Being in injury recovery mode, I have had running injuries on the brain for a few weeks now.
There are lots of good sports medicine studies that provide helpful info for deciding how to treat an injury, but there is also a lot of information that is still unknown or hasn't been studied extensively. While more research will surely be coming, I have made an informal, unscientific study to try to get a few treatment suggestions for us in the meantime. It's better than nothing! I invite all injured and formerly-injured runners to fill out the survey here:
https://runninginjurysurvey.wufoo.com/forms/running-injury-survey/
It should take 15 to 20 minutes. You will see more or fewer questions depending on your answers. There is more information about the survey when you click on the link.
The more recent the injury the better, though injuries from any time frame (especially for people with good memories!) are welcome.
I'm looking for at least 500 responses so please fill it out and then ask your friends to as well! Thanks for your help.
Thursday, April 24, 2014
Monday, April 14, 2014
Misadventures in Running Healthcare
Last Saturday I had a sudden, strange Achilles injury. I've had trouble with tendinitis (or, as I guess it really should be called now, tendinopathy) in my Achilles several times in the past but have been able to keept the pain at bay with a program of eccentric heel-drop exercises. Of course, it's hard to convince yourself to put in the time on injury prevention when you're not actually injured, so over the past year or so I've stopped doing the exercises. I had about two days of general soreness before Saturday's run, and then when I was 20 minutes into the run, I felt a sudden pain and could no longer run.

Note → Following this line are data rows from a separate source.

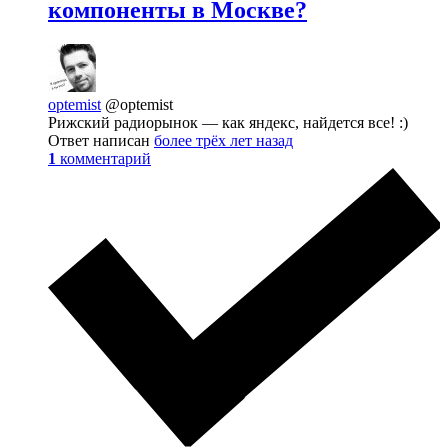
компоненты в Москве?
optemist
@optemist
Рижский радиорынок — как яндекс, найдется все! :)
Ответ написан
более трёх лет назад
1
комментарий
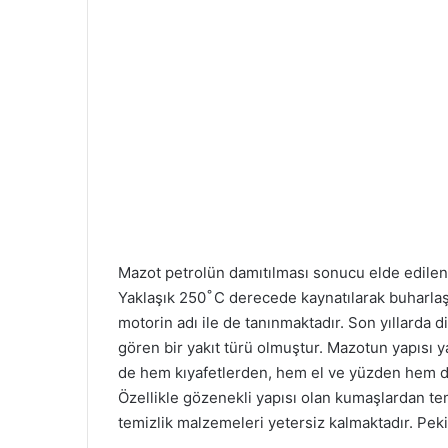
w
p
o
o
n
s
X
t
a
g
ö
n
d
e
r
Mazot petrolün damıtılması sonucu elde edilen b
m
Yaklaşık 250 ̊C derecede kaynatılarak buharlaş
e
motorin adı ile de tanınmaktadır. Son yıllarda 
k
gören bir yakıt türü olmuştur. Mazotun yapısı y
de hem kıyafetlerden, hem el ve yüzden hem de
Özellikle gözenekli yapısı olan kumaşlardan te
temizlik malzemeleri yetersiz kalmaktadır. Pek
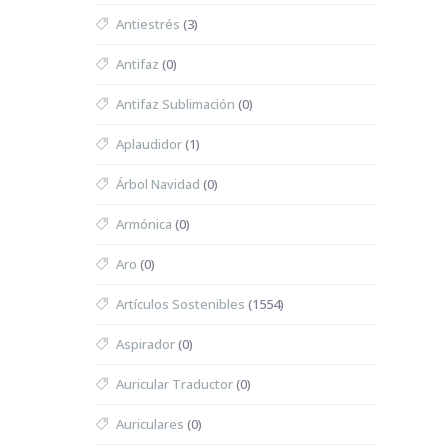
Antiestrés
(3)
Antifaz
(0)
Antifaz Sublimación
(0)
Aplaudidor
(1)
Árbol Navidad
(0)
Armónica
(0)
Aro
(0)
Artículos Sostenibles
(1554)
Aspirador
(0)
Auricular Traductor
(0)
Auriculares
(0)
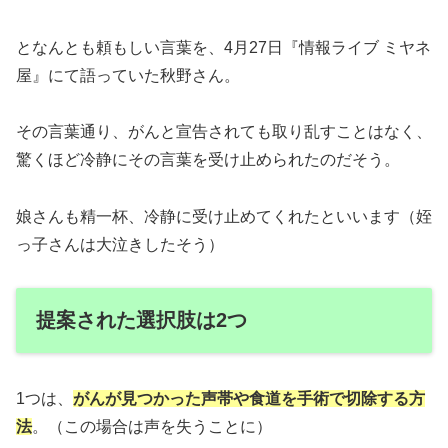
となんとも頼もしい言葉を、4月27日『情報ライブ ミヤネ
屋』にて語っていた秋野さん。
その言葉通り、がんと宣告されても取り乱すことはなく、
驚くほど冷静にその言葉を受け止められたのだそう。
娘さんも精一杯、冷静に受け止めてくれたといいます（姪
っ子さんは大泣きしたそう）
提案された選択肢は2つ
1つは、
がんが見つかった声帯や食道を手術で切除する方
法
。（この場合は声を失うことに）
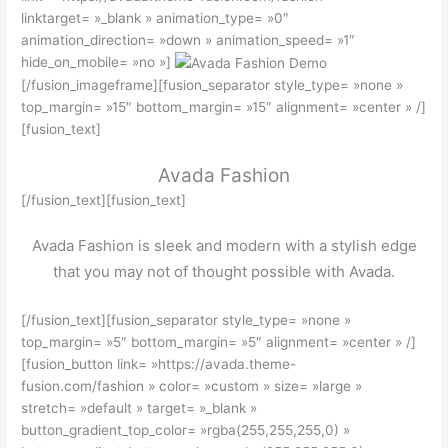
linktarget= »_blank » animation_type= »0″
animation_direction= »down » animation_speed= »1″
hide_on_mobile= »no »]
[/fusion_imageframe][fusion_separator style_type= »none »
top_margin= »15″ bottom_margin= »15″ alignment= »center » /]
[fusion_text]
Avada Fashion
[/fusion_text][fusion_text]
Avada Fashion is sleek and modern with a stylish edge
that you may not of thought possible with Avada.
[/fusion_text][fusion_separator style_type= »none »
top_margin= »5″ bottom_margin= »5″ alignment= »center » /]
[fusion_button link= »https://avada.theme-
fusion.com/fashion » color= »custom » size= »large »
stretch= »default » target= »_blank »
button_gradient_top_color= »rgba(255,255,255,0) »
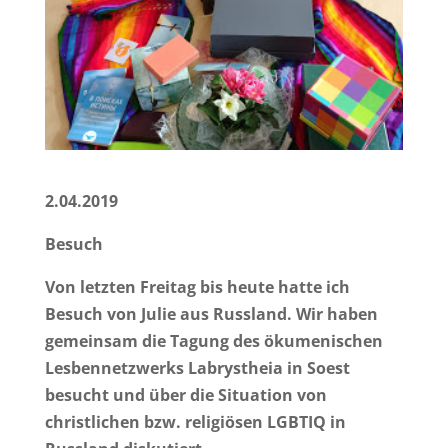
2.04.2019
Besuch
Von letzten Freitag bis heute hatte ich
Besuch von Julie aus Russland. Wir haben
gemeinsam die Tagung des ökumenischen
Lesbennetzwerks Labrystheia in Soest
besucht und über die Situation von
christlichen bzw. religiösen LGBTIQ in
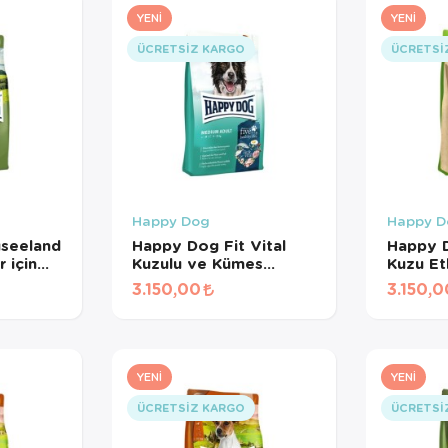
YENI
YENI
ÜCRETSIZ KARGO
ÜCRETSI
Happy Dog
Happy D
seeland
Happy Dog Fit Vital
Happy 
 için
Kuzulu ve Kümes
Kuzu Et
nçli
Hayvanlı Orta Irk
Maması 
3.150,00
3.150,0
 Maması
Yetişkin Köpek Maması
12 Kg
YENI
YENI
ÜCRETSIZ KARGO
ÜCRETSI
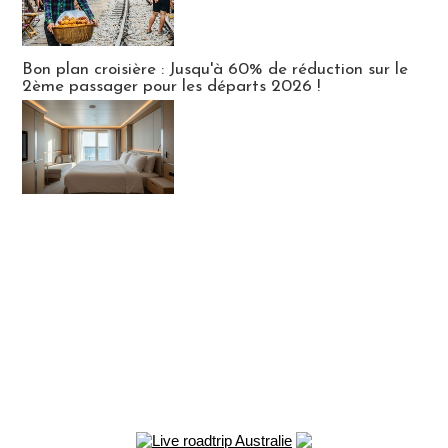
Bon plan croisière : Jusqu'à 60% de réduction sur le
2ème passager pour les départs 2026 !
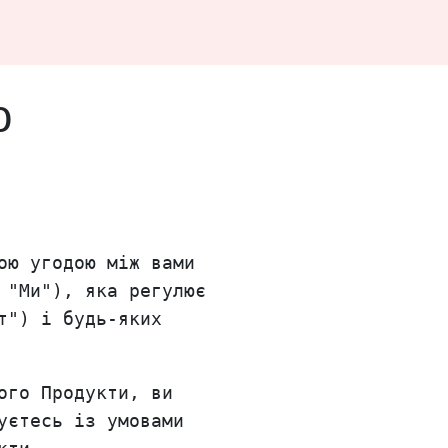
о
ою угодою між вами
 "Ми"), яка регулює
т") і будь-яких
ого Продукти, ви
уєтесь із умовами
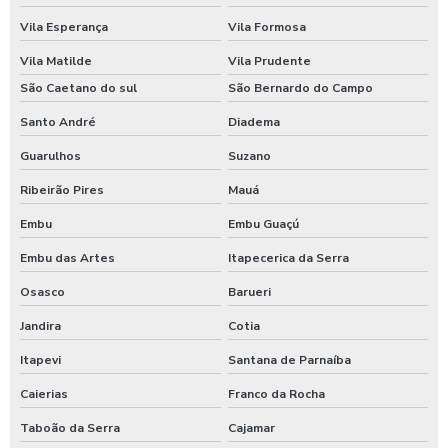
Kit lanche corporativo
Vila Esperança
Vila Formosa
Vila Matilde
Vila Prudente
Kit lanche empresarial
São Caetano do sul
São Bernardo do Campo
Kit lanche para empresas
Santo André
Diadema
Kit lanches para eventos
Guarulhos
Suzano
Ribeirão Pires
Mauá
Lanche corporativo
Embu
Embu Guaçú
Lanches para empresas
Embu das Artes
Itapecerica da Serra
Orçamento para fornecimento de refeições
Osasco
Barueri
Refeição corporativa
Jandira
Cotia
Itapevi
Santana de Parnaíba
Refeições coletivas
Caierias
Franco da Rocha
Refeições coletivas e industriais
Taboão da Serra
Cajamar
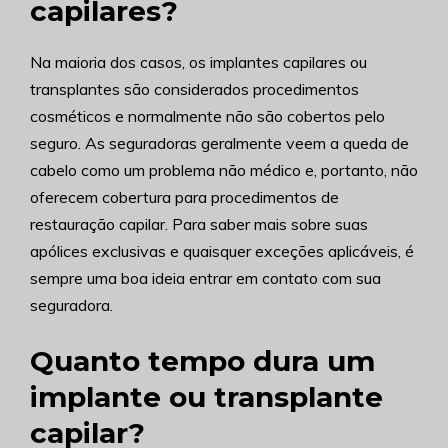
capilares?
Na maioria dos casos, os implantes capilares ou
transplantes são considerados procedimentos
cosméticos e normalmente não são cobertos pelo
seguro. As seguradoras geralmente veem a queda de
cabelo como um problema não médico e, portanto, não
oferecem cobertura para procedimentos de
restauração capilar. Para saber mais sobre suas
apólices exclusivas e quaisquer exceções aplicáveis, é
sempre uma boa ideia entrar em contato com sua
seguradora.
Quanto tempo dura um
implante ou transplante
capilar?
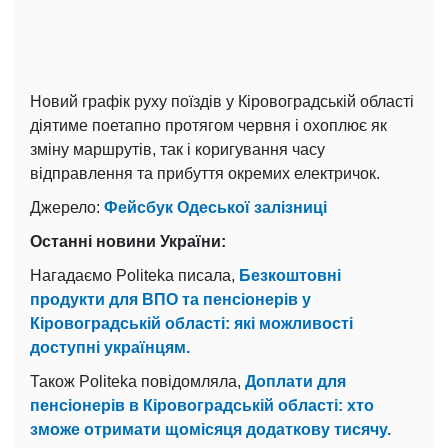
Новий графік руху поїздів у Кіровоградській області
діятиме поетапно протягом червня і охоплює як
зміну маршрутів, так і коригування часу
відправлення та прибуття окремих електричок.
Джерело:
Фейсбук Одеської залізниці
Останні новини України:
Нагадаємо Politeka писала,
Безкоштовні
продукти для ВПО та пенсіонерів у
Кіровоградській області: які можливості
доступні українцям.
Також Politeka повідомляла,
Доплати для
пенсіонерів в Кіровоградській області: хто
зможе отримати щомісяця додаткову тисячу.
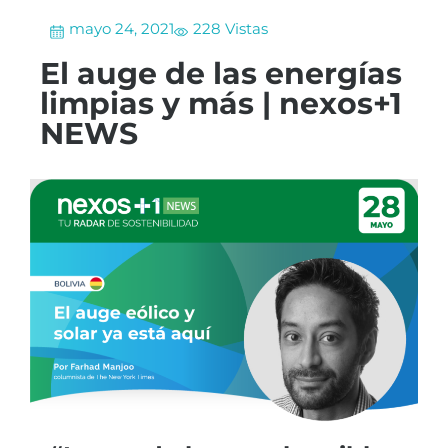
mayo 24, 2021
228 Vistas
El auge de las energías
limpias y más | nexos+1
NEWS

It was hard enough just to walk the two miles or so back to the car.
I was pretty worried, since the sudden pain sounded a lot more like a partial tear (I did the calf squeeze test to check it wasn't a full tear and it wasn't) than "tendinitis." And as I was recently saying to my friends Rasmus and Tracy, I wanted to know for sure which injury I was dealing with, because with a partial tear it's disputed whether running during the healing process is a good thing or a bad thing: http://bjsm.bmj.com/content/38/5/597.full vs. http://jap.physiology.org/content/101/6/1720.full. So if an MRI did show a tear, I would need to do more research, and probably be more careful, before I incorporated running into my rehab plan.
So, I went to the doctor...and I was dismayed at what I found. Not at what I found in my tendon fortunately--that was good news. It looks like there's no significant tearing. The cause of the sudden pain may have been a muscle pull at the point where the Achilles meets the calf, or some combination of tendon microtears and muscle damage in that area. What I was dismayed about finding was the quality of the advice I got.
I went to a sports medicine clinic. One of their doctors, Dr. 2, was listed as specializing in Achilles injuries, so that's who I wanted to see. On my first visit, Dr. 2 was out sick, so I saw Dr. 1. I wasn't too bothered about who I saw for that first visit since all I needed was for someone to order an MRI. But Dr. 1 was nevertheless an orthopedic doctor and so in theory should have had a reasonable knowledge of tendon injuries. However, he didn't know what eccentric exercises were, despite their efficacy in tendinopathy treatment being shown by studies going all the way back to the mid-1980s and confirmed by higher-quality studies in the late 1990s (http://www.ncbi.nlm.nih.gov/pubmed/23669088 is a good general review). Dr. 1 was also surprised by the idea of ultramarathons and suggested that I might have to choose between being injury-free and continuing to run long distances. Dr. 1 didn't ask questions about the type of pain I felt when the injury happened or whether I had previously suffered from tendinitis--I eventually volunteered that information.
Dr. 1 did an ultrasound and thought he might see a partial tear, so he ordered an MRI. A few days later I met with Dr. 2 to review the results. As I mentioned above, he didn't see any significant tearing, so we started discussing rehab plans. He asked whether I had been doing any PT/rehab yet and I said that after I found out the results of the MRI, I had started doing the standard eccentric heel-drop exercises. His primary advice was that these were bad for tendon healing and that I should stop doing them. Again, the evidence that these work is about as solid as it gets, e.g. http://www.ncbi.nlm.nih.gov/pubmed/11269583?dopt=Abstract, and the only cases where the exercises might not be as effective are when the tendinopathy is located at the insertion point in the heel or when the patient is not an athlete, neither of which are applicable here. And of course in those cases the efficacy was only reduced; there was no suggestion that the exercises were harmful.
Dr. 2 also prescribed a (brand name...) prescription-strength anti-inflammatory. This is unlikely to do me any good (http://www.ncbi.nlm.nih.gov/pubmed/?term=stovitz+robert+johnson and http://www.shoulderdoc.co.uk/documents/nsaids_tendinopathy_2006.pdf) and may in fact do some harm (http://www.ncbi.nlm.nih.gov/pubmed/3511134), not to mention the other standard side effects of NSAIDs. And that is without even getting into the issues of (a) recent research showing that Achilles tendinopathy is not generally an inflammatory condition, http://www.ncbi.nlm.nih.gov/pmc/articles/PMC2658946/, and (b) whether suppressing any inflammatory response is beneficial.
I am frustrated. On one hand, I only went to the clinic for the MRI results, and I've successfully got those. On the other hand, considering the high financial cost and time out of my day(s) that going to the clinic took, it would have been nice to get some accurate advice while I was there. I will continue to design my own rehab plan based on real evidence, and I will keep a copy of the MRI images so that I can bring them for a second opinion if I'm having problems. As it turns out, Hakan Alfredson, Mr. Achilles Tendon Expert himself, has a clinic in London, and I'll be in London at some point in the next couple of months.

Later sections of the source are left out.